TASK STATEMENT - Copy exactly and only the lines running from the one that contains "Highlight left heart ventricle." to the final line of the data below, without the pictures.

THE RECORDS -
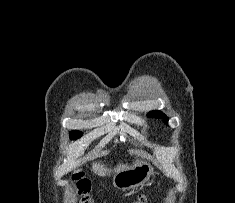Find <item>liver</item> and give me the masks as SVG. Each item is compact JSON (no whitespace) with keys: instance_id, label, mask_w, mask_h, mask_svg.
<instances>
[{"instance_id":"1","label":"liver","mask_w":235,"mask_h":203,"mask_svg":"<svg viewBox=\"0 0 235 203\" xmlns=\"http://www.w3.org/2000/svg\"><path fill=\"white\" fill-rule=\"evenodd\" d=\"M127 165H123V164H119L116 166V168H114V170H112L111 168L108 169L106 166H104L103 164L100 163H93L92 168L94 170V172L100 176H105V175H110L111 172H118L123 168H126Z\"/></svg>"}]
</instances>
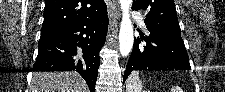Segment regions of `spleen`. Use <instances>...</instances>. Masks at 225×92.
Wrapping results in <instances>:
<instances>
[{
    "label": "spleen",
    "instance_id": "1",
    "mask_svg": "<svg viewBox=\"0 0 225 92\" xmlns=\"http://www.w3.org/2000/svg\"><path fill=\"white\" fill-rule=\"evenodd\" d=\"M142 88L139 71H133L126 81V92H142ZM171 92H182V90L178 86H172Z\"/></svg>",
    "mask_w": 225,
    "mask_h": 92
}]
</instances>
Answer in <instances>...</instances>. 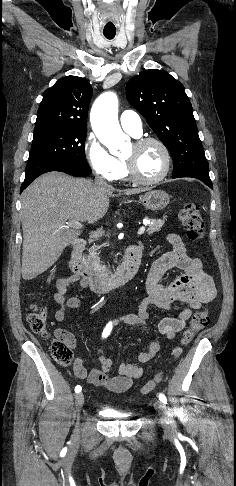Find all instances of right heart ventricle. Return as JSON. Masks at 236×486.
I'll use <instances>...</instances> for the list:
<instances>
[{"mask_svg": "<svg viewBox=\"0 0 236 486\" xmlns=\"http://www.w3.org/2000/svg\"><path fill=\"white\" fill-rule=\"evenodd\" d=\"M118 160L121 164V172H120L118 179H127L128 176H127V171H126V166H125L124 160H122V159H118Z\"/></svg>", "mask_w": 236, "mask_h": 486, "instance_id": "obj_1", "label": "right heart ventricle"}]
</instances>
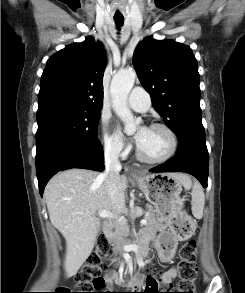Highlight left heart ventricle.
I'll list each match as a JSON object with an SVG mask.
<instances>
[{
  "label": "left heart ventricle",
  "instance_id": "1",
  "mask_svg": "<svg viewBox=\"0 0 245 293\" xmlns=\"http://www.w3.org/2000/svg\"><path fill=\"white\" fill-rule=\"evenodd\" d=\"M141 152L149 158H160L170 149V137L161 129H148L139 144Z\"/></svg>",
  "mask_w": 245,
  "mask_h": 293
}]
</instances>
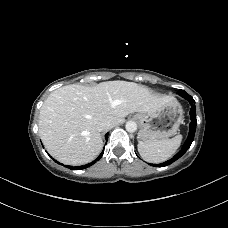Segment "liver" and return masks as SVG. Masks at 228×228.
Here are the masks:
<instances>
[{
	"label": "liver",
	"instance_id": "obj_1",
	"mask_svg": "<svg viewBox=\"0 0 228 228\" xmlns=\"http://www.w3.org/2000/svg\"><path fill=\"white\" fill-rule=\"evenodd\" d=\"M171 97L153 93L148 87L127 81H107L94 87L71 84L53 91L39 116V136L58 161L82 165L94 160L103 148L97 125L124 123L131 113H148Z\"/></svg>",
	"mask_w": 228,
	"mask_h": 228
}]
</instances>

FINISHED TASK -
Highlight left heart ventricle.
I'll list each match as a JSON object with an SVG mask.
<instances>
[{
  "label": "left heart ventricle",
  "instance_id": "1",
  "mask_svg": "<svg viewBox=\"0 0 245 293\" xmlns=\"http://www.w3.org/2000/svg\"><path fill=\"white\" fill-rule=\"evenodd\" d=\"M141 152L149 158H160L170 149V137L161 129H148L139 144Z\"/></svg>",
  "mask_w": 245,
  "mask_h": 293
}]
</instances>
Segment "liver" and return masks as SVG. Masks at 228×228.
Here are the masks:
<instances>
[{
	"label": "liver",
	"instance_id": "obj_1",
	"mask_svg": "<svg viewBox=\"0 0 228 228\" xmlns=\"http://www.w3.org/2000/svg\"><path fill=\"white\" fill-rule=\"evenodd\" d=\"M171 97L153 93L148 87L127 81H107L94 87L71 84L53 91L39 116V136L58 161L82 165L94 160L103 148L97 125L124 123L131 113H148Z\"/></svg>",
	"mask_w": 228,
	"mask_h": 228
}]
</instances>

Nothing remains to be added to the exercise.